High fasting blood sugar tied to development of pancreatic cancer: Study
Sweden: Impaired fasting blood sugar levels in people aged >55 are associated with pancreatic cancer risk, show results from a recent nested case-control study.
The study findings, published in the journal Pancreatology, impaired fasting glucose is an independent risk factor and should be studied further in risk assessment of pancreatic cancer including other risk factors in a larger study population.
Sara Jacobson, Surgery, Umeå University, Umeå, Sweden, and colleagues aimed to determine the risk association between fasting blood sugar levels and pancreatic cancer using systematically collected prediagnostic blood glucose samples in a prospective nested case-control study.
The study included participants from the Northern Sweden Health and Disease Study, including 182 cases that developed pancreatic cancer and four matched controls per case.

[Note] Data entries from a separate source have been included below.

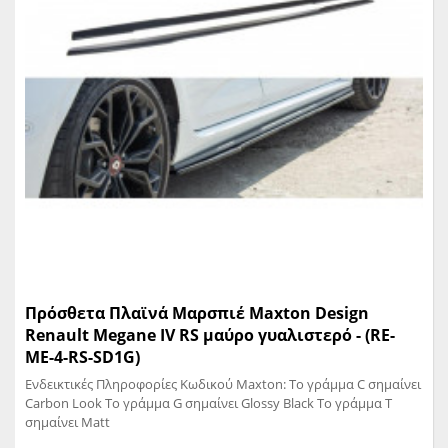
Πρόσθετα Πλαϊνά Μαρσπιέ Maxton Design
Renault Megane IV RS μαύρο γυαλιστερό - (RE-
ME-4-RS-SD1G)
Ενδεικτικές Πληροφορίες Κωδικού Maxton: Το γράμμα C σημαίνει
Carbon Look Το γράμμα G σημαίνει Glossy Black Το γράμμα T
σημαίνει Matt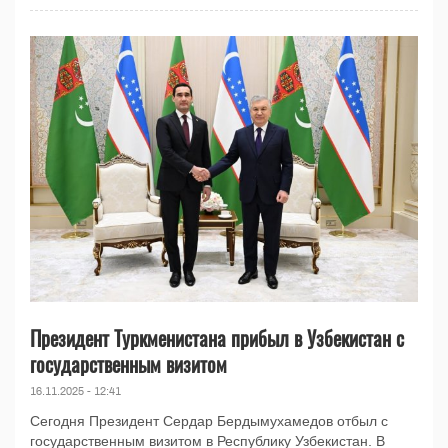
Президент Туркменистана прибыл в Узбекистан с
государственным визитом
16.11.2025 - 12:41
Сегодня Президент Сердар Бердымухамедов отбыл с
государственным визитом в Республику Узбекистан. В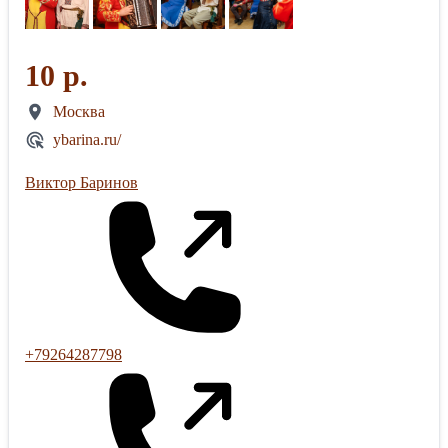
10 р.
Москва
ybarina.ru/
Виктор Баринов
+79264287798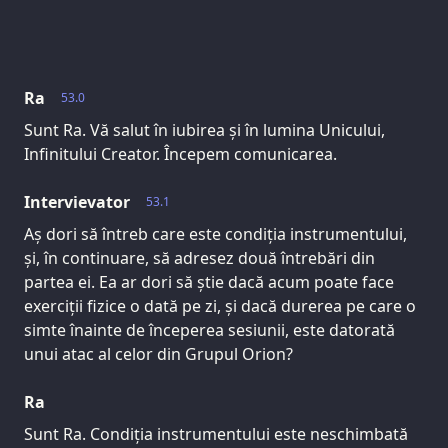
Ra
53.0
Sunt Ra. Vă salut în iubirea și în lumina Unicului,
Infinitului Creator. Începem comunicarea.
Intervievator
53.1
Aș dori să întreb care este condiția instrumentului,
și, în continuare, să adresez două întrebări din
partea ei. Ea ar dori să știe dacă acum poate face
exerciții fizice o dată pe zi, și dacă durerea pe care o
simte înainte de începerea sesiunii, este datorată
unui atac al celor din Grupul Orion?
Ra
Sunt Ra. Condiția instrumentului este neschimbată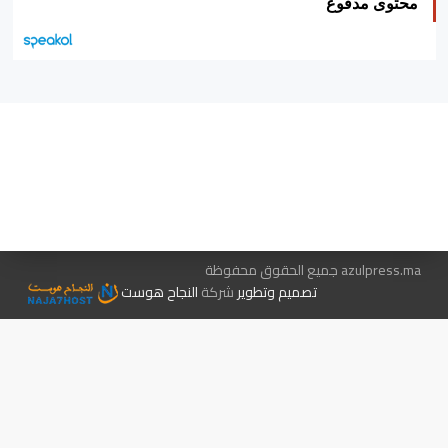
محتوى مدفوع
هيئة التحرير…
اتصل بنا
الإعلان معنا
متجر الكتب
azulpress.ma جميع الحقوق محفوظة
تصميم وتطوير
شركة
النجاح هوست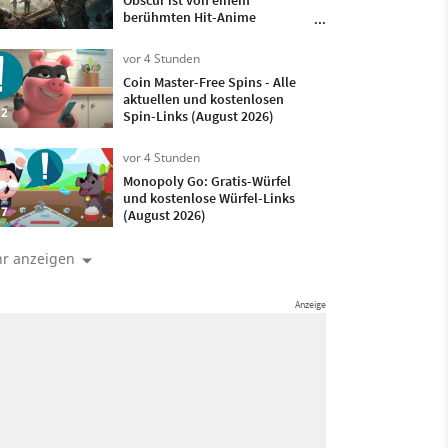
Obscur ist von einem
berühmten Hit-Anime
inspiriert – Entwickler
Guillaume Broche enthüllt,
vor 4 Stunden
welcher es ist
Coin Master-Free Spins - Alle
aktuellen und kostenlosen
2
Spin-Links (August 2026)
vor 4 Stunden
Monopoly Go: Gratis-Würfel
und kostenlose Würfel-Links
7
(August 2026)
r anzeigen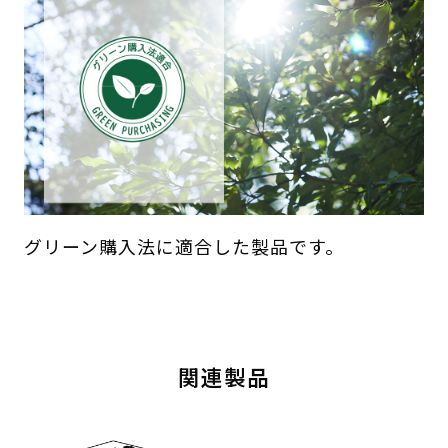
グリーン購入法に適合した製品です。
関連製品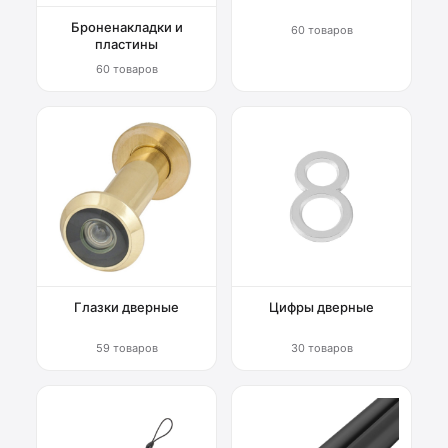
Броненакладки и
60 товаров
пластины
60 товаров
Глазки дверные
Цифры дверные
59 товаров
30 товаров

The researchers analyzed blood sugar levels collected up to 24 years before pancreatic cancer diagnosis. Using the likelihood-ratio test, t-test, and log-rank test, the association between fasting glucose and the time to pancreatic cancer diagnosis, tumor stage and survival was determined.
The researchers found the following:
- The unadjusted risk of developing pancreatic cancer increased with increasing fasting glucose levels (OR 1.30).
- Impaired fasting glucose (≥6.1 mmol/L) was associated with an adjusted risk of 1.77 for developing pancreatic cancer.
- In subgroup analysis, fasting glucose levels were associated with an increased risk in never-smokers (OR 4.02) and non-diabetics (OR 3.08) (non-significant for interaction).
- The ratio between fasting glucose and BMI was higher among future pancreatic cancer patients and an increased ratio was associated with elevated risk of pancreatic cancer (OR 1.66).
- Fasting glucose levels were not associated with TNM stage at diagnosis or survival.
"Our findings showed that high fasting glucose is associated with an increased risk of being diagnosed with pancreatic cancer," concluded the authors.
Reference:
The study titled, "Hyperglycemia as a risk factor in pancreatic cancer: A nested case-control study using prediagnostic blood glucose levels," is published in the journal Pancreatology.